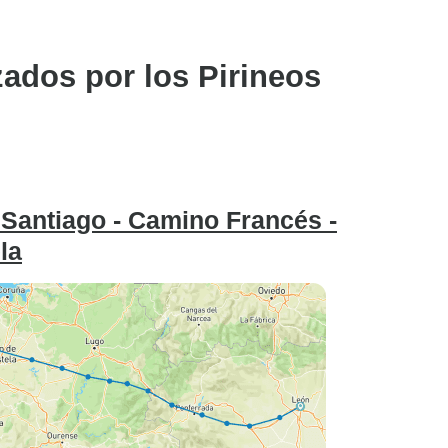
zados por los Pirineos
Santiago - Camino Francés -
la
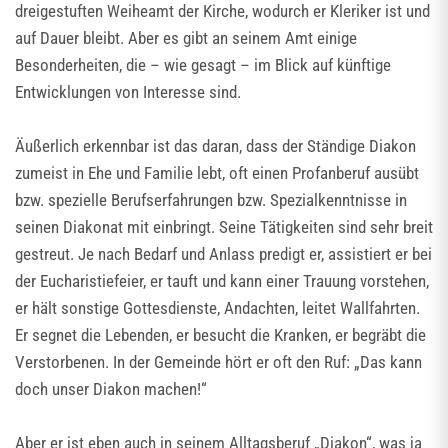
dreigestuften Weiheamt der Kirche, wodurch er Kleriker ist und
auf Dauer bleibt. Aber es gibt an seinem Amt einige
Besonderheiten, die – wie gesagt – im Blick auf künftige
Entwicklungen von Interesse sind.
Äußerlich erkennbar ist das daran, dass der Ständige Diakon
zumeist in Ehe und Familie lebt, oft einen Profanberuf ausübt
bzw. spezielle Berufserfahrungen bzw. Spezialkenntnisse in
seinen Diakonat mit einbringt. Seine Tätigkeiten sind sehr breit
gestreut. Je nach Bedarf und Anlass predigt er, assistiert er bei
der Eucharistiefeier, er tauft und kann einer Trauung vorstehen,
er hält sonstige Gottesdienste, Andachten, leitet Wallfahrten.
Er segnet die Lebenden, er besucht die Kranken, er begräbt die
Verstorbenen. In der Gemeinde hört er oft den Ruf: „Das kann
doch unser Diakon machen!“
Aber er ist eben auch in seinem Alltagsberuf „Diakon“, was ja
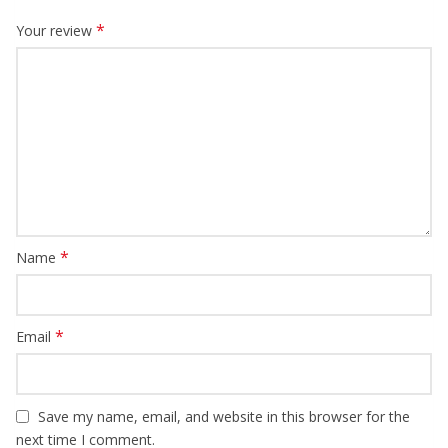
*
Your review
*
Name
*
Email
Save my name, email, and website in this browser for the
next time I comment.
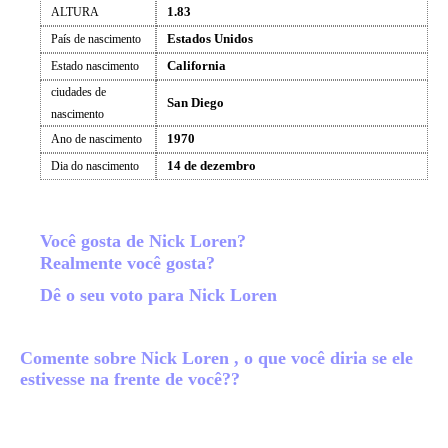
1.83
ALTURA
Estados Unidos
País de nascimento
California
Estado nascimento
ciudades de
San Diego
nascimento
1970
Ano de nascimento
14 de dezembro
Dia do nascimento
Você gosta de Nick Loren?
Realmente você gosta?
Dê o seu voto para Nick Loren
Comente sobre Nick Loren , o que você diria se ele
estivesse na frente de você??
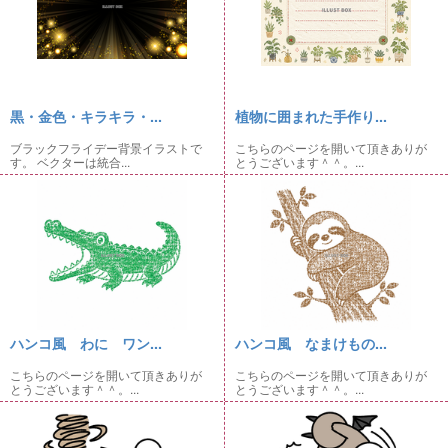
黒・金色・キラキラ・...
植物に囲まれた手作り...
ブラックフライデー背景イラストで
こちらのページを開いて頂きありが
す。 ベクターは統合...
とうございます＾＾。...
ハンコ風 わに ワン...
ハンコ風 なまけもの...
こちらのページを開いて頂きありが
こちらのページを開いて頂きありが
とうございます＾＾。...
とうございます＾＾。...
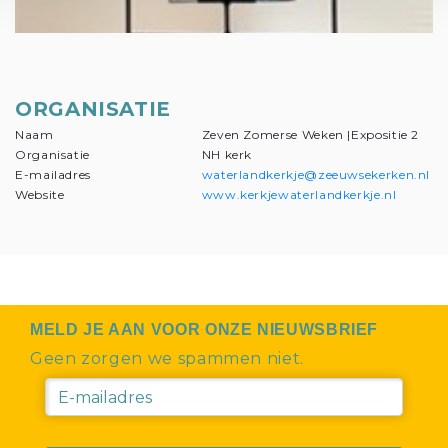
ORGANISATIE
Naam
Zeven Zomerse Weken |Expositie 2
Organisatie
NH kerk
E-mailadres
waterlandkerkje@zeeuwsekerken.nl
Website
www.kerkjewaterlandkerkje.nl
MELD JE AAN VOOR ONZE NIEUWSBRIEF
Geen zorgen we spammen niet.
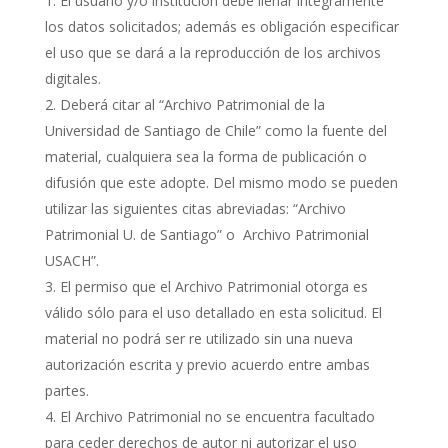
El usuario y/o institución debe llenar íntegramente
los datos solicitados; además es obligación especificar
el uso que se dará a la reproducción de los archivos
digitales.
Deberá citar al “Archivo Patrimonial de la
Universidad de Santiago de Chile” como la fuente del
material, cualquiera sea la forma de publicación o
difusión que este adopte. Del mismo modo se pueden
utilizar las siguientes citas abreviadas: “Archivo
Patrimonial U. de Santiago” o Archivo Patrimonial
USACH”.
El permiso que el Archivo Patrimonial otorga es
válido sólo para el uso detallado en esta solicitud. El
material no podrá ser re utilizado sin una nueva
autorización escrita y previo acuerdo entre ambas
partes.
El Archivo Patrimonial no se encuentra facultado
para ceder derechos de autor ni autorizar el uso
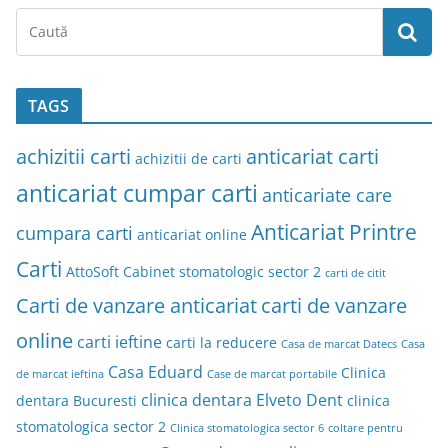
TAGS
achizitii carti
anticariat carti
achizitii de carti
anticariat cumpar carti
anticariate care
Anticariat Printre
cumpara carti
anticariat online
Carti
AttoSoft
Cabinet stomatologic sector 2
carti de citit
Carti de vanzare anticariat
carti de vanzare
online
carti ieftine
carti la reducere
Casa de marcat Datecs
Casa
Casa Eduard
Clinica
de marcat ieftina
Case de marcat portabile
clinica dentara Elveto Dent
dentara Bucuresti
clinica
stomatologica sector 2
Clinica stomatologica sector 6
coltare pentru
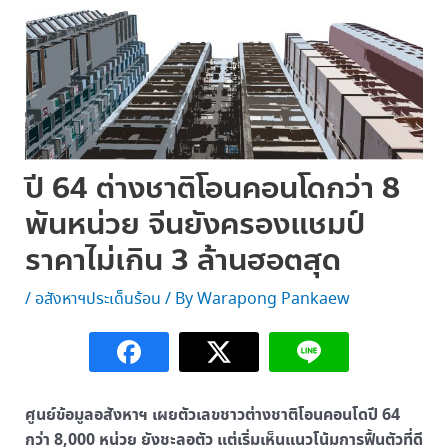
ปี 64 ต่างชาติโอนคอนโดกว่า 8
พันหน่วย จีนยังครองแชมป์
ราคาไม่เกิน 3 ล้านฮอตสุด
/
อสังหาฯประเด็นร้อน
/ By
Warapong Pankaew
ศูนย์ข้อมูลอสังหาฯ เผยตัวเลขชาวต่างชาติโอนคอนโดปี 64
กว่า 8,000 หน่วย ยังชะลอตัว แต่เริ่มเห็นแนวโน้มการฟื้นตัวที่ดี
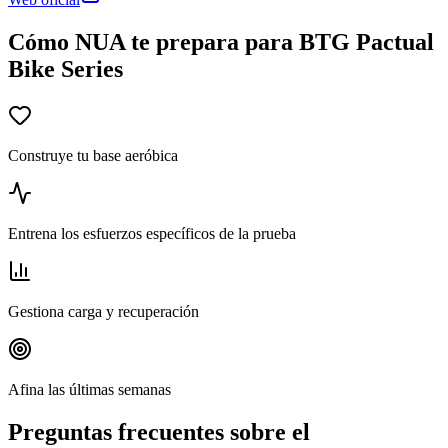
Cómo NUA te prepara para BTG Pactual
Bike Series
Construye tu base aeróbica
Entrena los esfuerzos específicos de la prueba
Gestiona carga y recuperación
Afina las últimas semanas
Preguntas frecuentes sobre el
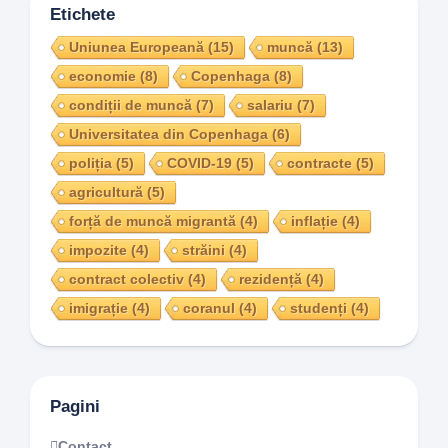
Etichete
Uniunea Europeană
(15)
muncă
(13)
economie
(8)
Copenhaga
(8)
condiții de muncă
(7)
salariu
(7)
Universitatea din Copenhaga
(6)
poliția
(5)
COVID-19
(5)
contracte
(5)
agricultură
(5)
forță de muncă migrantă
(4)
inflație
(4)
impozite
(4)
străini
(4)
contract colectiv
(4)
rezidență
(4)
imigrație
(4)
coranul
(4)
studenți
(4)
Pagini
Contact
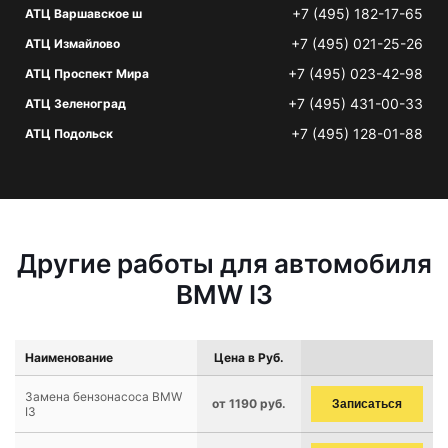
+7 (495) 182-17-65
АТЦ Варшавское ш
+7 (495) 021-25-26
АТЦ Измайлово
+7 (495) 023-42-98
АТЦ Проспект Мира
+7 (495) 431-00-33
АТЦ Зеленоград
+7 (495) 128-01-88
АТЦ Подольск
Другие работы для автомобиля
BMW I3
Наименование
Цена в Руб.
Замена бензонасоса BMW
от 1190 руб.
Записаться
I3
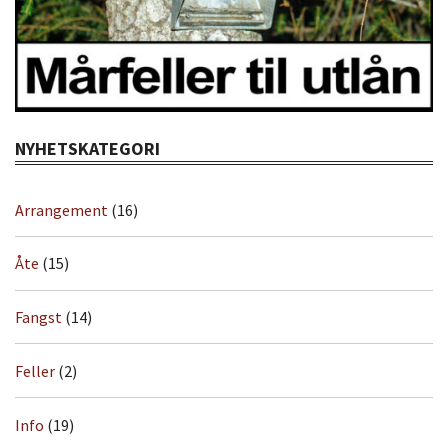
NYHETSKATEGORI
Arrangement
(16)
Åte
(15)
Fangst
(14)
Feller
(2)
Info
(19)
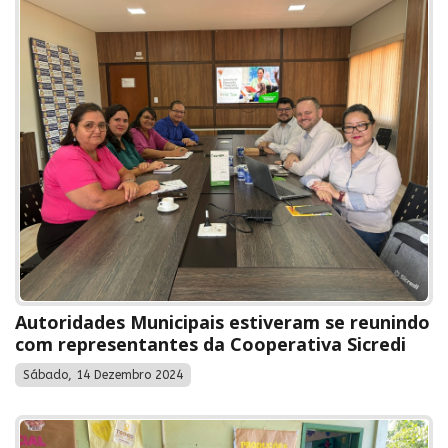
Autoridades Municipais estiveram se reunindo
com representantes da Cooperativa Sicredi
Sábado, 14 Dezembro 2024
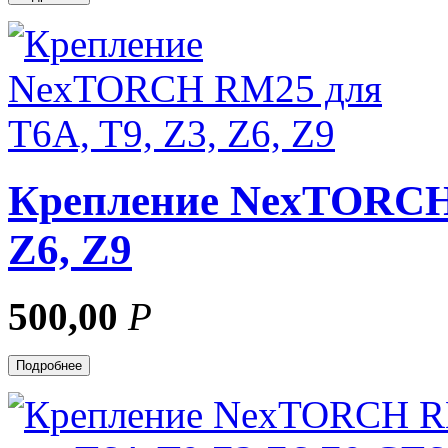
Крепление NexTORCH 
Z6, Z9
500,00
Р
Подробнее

* **The problem**:
Reading the records above, count the lines that include "Aber" and say only how many.

* **Solution to this problem**:
2